Je crois qu’il ne vient que le mercredi. En tout cas, chaque mercredi, je le vois.
Lui et moi, on ne lit pas les mêmes choses.
Moi, c’est plutôt les bandes dessinées. Je lis vite. En moins d’une heure, j’ai fini.
Lui, il lit plus lentement. Et son livre est plus gros, aussi.
C’est une histoire de guerre, de bataille. J’ai vu le titre.
Elle a dû être longue, cette guerre. Peut-être qu’il y a une page par jour de guerre.
Je ne sais pas.
Je ne sais pas non plus pourquoi il lit ça. À quoi ça peut bien lui servir.

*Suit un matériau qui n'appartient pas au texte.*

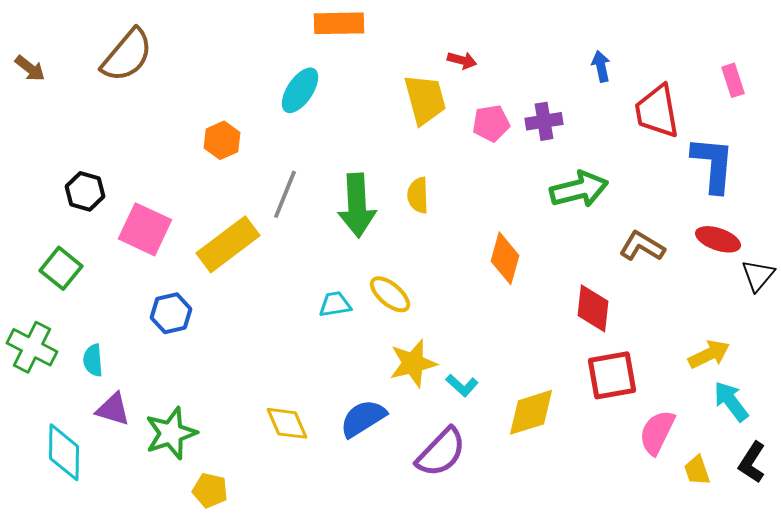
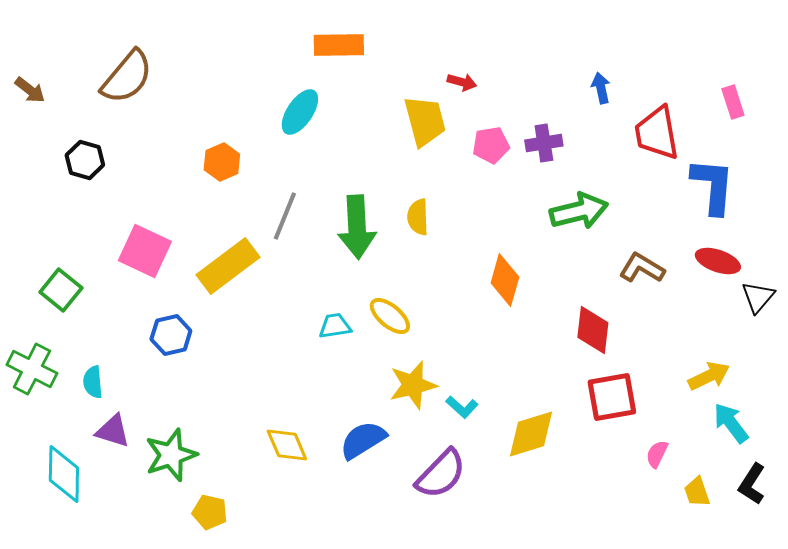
black hexagon: (85, 191) -> (85, 160), moved
pink semicircle: (657, 432) -> (657, 454), size x0.6

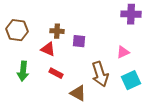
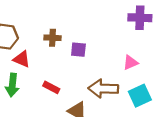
red triangle: (48, 49) -> (22, 59), moved
brown arrow: (100, 74) -> (103, 89), turned 110

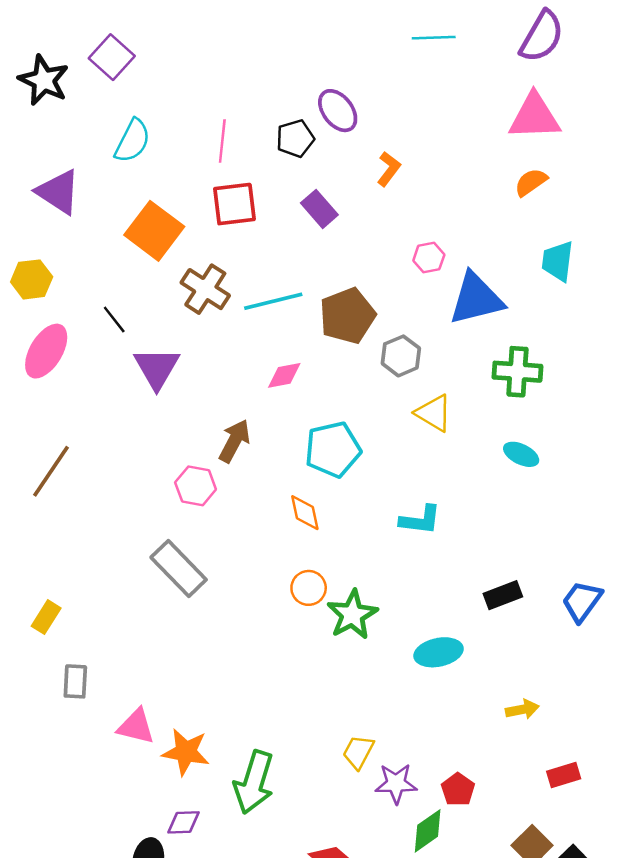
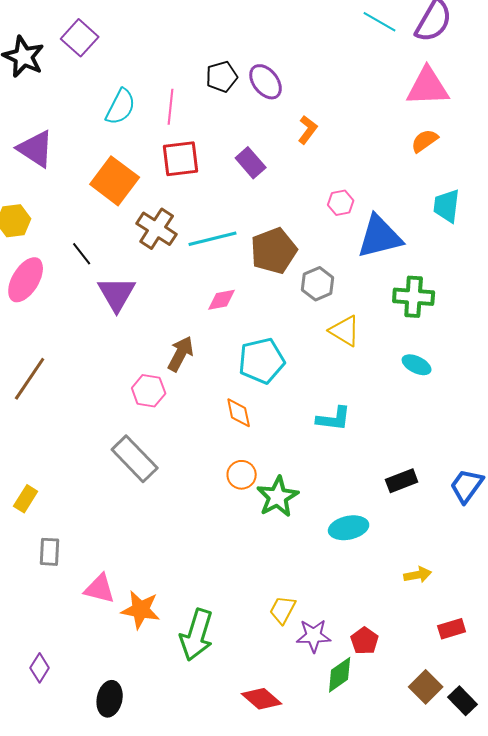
cyan line: (434, 38) -> (380, 22), moved, turned 32
black pentagon: (295, 138) -> (222, 77), moved
cyan semicircle: (132, 141) -> (121, 107), moved
purple diamond: (183, 822) -> (40, 668), moved, turned -56

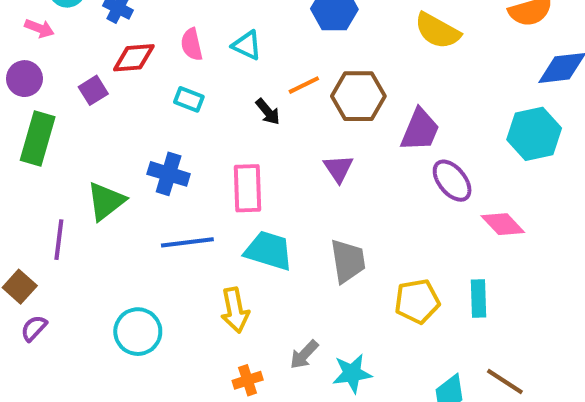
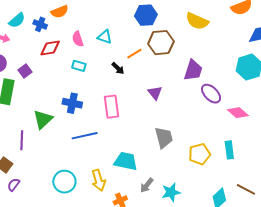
purple square: (93, 90) -> (25, 71), moved
brown hexagon: (358, 96) -> (161, 43), moved
cyan trapezoid: (269, 251) -> (126, 161), moved
yellow arrow: (235, 310) -> (98, 180), moved

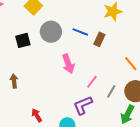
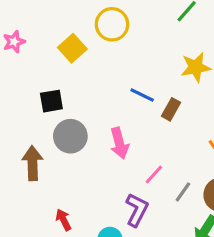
gray circle: (51, 32) -> (70, 136), moved
brown arrow: (14, 81) -> (32, 163), size x1.5
purple L-shape: (83, 105) -> (137, 210), turned 135

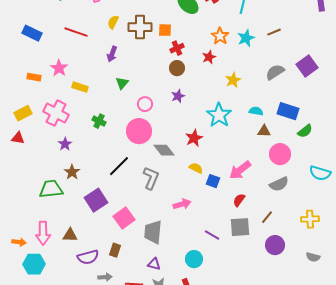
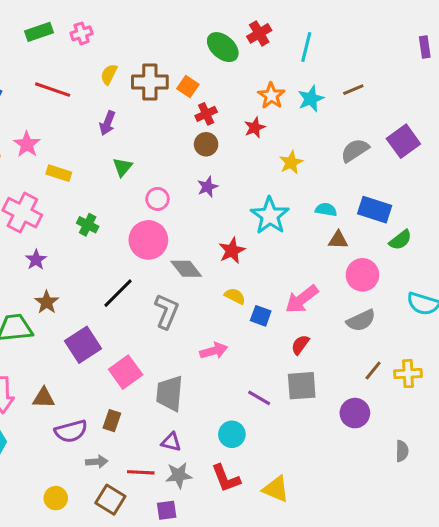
orange square: (165, 30) -> (188, 87), turned 32
brown line: (267, 217) -> (373, 371), moved
gray semicircle: (313, 257) -> (402, 451), moved, turned -104

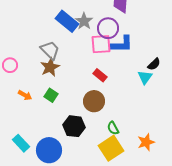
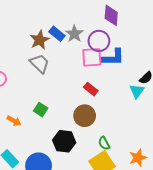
blue rectangle: (67, 21) -> (57, 34), size x0.7
brown star: (50, 67) -> (40, 40), moved
orange arrow: (25, 95) -> (14, 121), moved

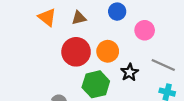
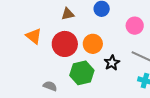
orange triangle: (47, 17) -> (34, 36), moved
pink circle: (145, 30) -> (135, 26), moved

Moi, je rigole souvent, ou du moins je souris, avec mes BD.
Lui, parfois, il sort un mouchoir de sa poche et s’essuie les joues.
Un jour, il a vu que j’avais remarqué, pour les larmes.

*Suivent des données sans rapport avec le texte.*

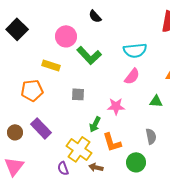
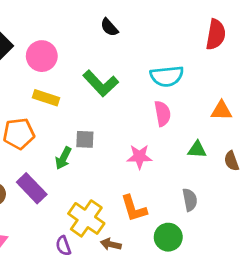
pink circle: (66, 36) -> (42, 56), moved
pink semicircle: (132, 76) -> (162, 114), turned -48
green arrow: (95, 124) -> (63, 158), moved

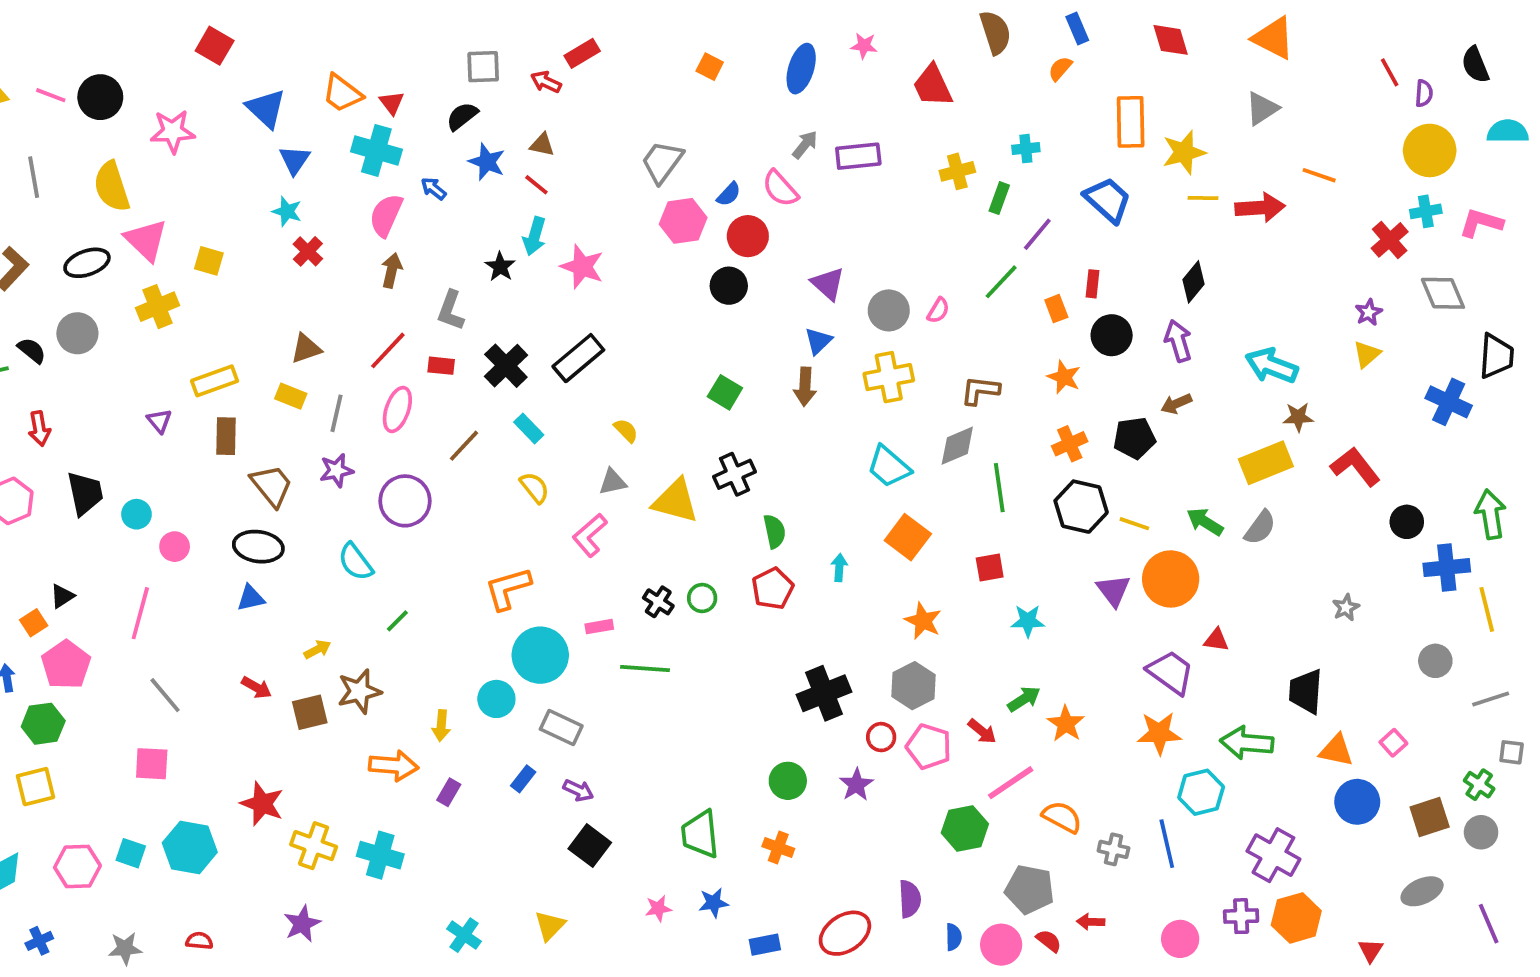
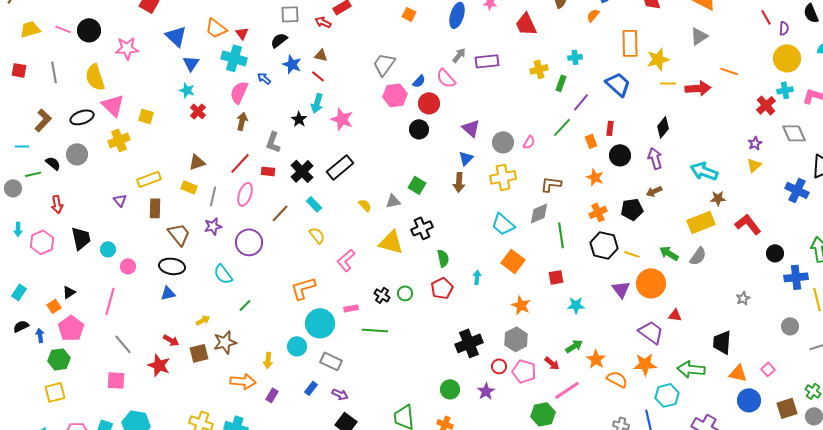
gray triangle: (613, 482) -> (393, 201), moved
red star: (262, 804) -> (159, 365), moved
orange semicircle: (1062, 817) -> (617, 379), moved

Il a haussé les épaules. Il a dit « Les vieux yeux coulent un peu trop facilement ».
J’ai pensé que ça n’expliquait pas tout.
J’étais en retard, aujourd’hui.
Lui, il se préparait à partir.
Tous les gestes qu’il faisait, il les faisait lentement. Même s’essuyer les yeux.

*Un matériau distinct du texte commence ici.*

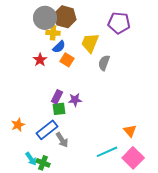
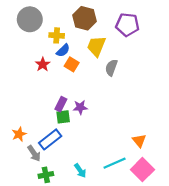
brown hexagon: (65, 17) -> (84, 18), moved
gray circle: (45, 18) -> (30, 19), moved
gray arrow: (62, 140) -> (34, 153), moved
cyan arrow: (31, 159) -> (80, 171), moved
green cross: (43, 163) -> (46, 175), turned -32

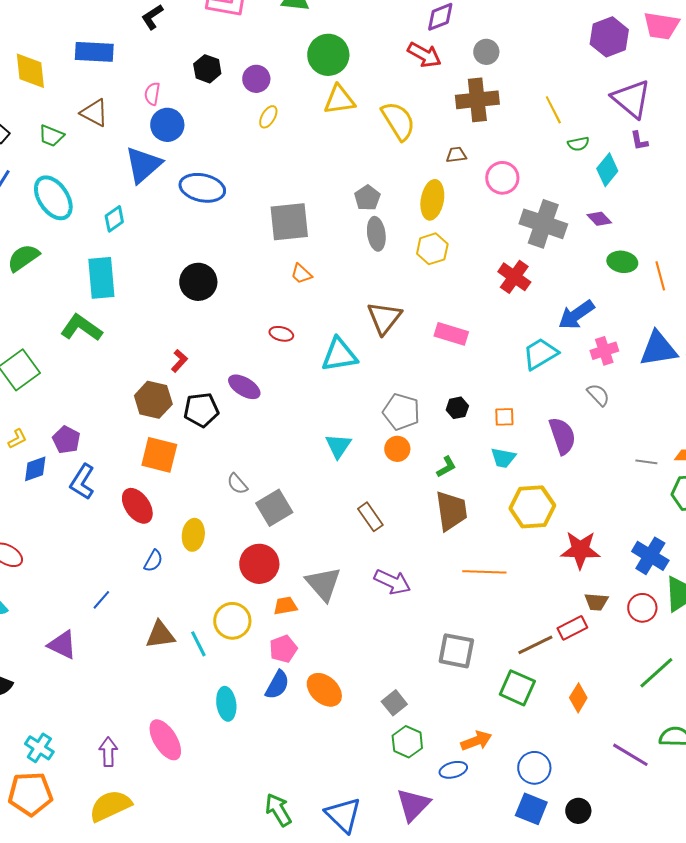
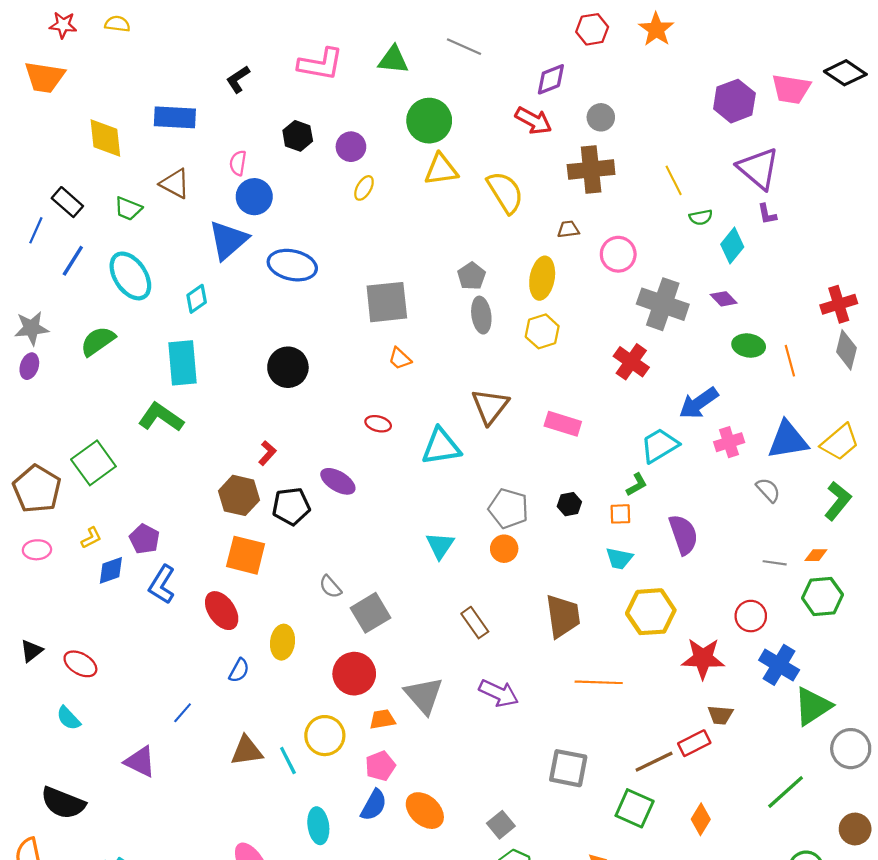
gray semicircle: (598, 395) -> (768, 490), moved
green L-shape: (446, 467) -> (637, 485), moved
red circle: (642, 608) -> (751, 616), moved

Il a mis son manteau, son écharpe, il a reposé le livre à sa place, dans le rayon.
Avant de sortir, il a dit à la libraire :
« Pourvu que vous ne le vendiez pas ! »
Le mercredi suivant, je suis restée plus longtemps.
J’ai lu deux bandes dessinées.
J’ai même commencé un roman.
Il n’est pas venu.
J’ai peur qu’il soit malade. Je n’ai pas osé demander.
Le livre, lui, il était à sa place. Je l’ai ouvert.
Il n’y avait pas d’images. Juste quelques dessins gris. Des cartes de géographie.
Il était lourd.
J’ai pensé que c’était peut-être pour ça qu’il n’était pas là, le vieux. Trop lourd, ce livre.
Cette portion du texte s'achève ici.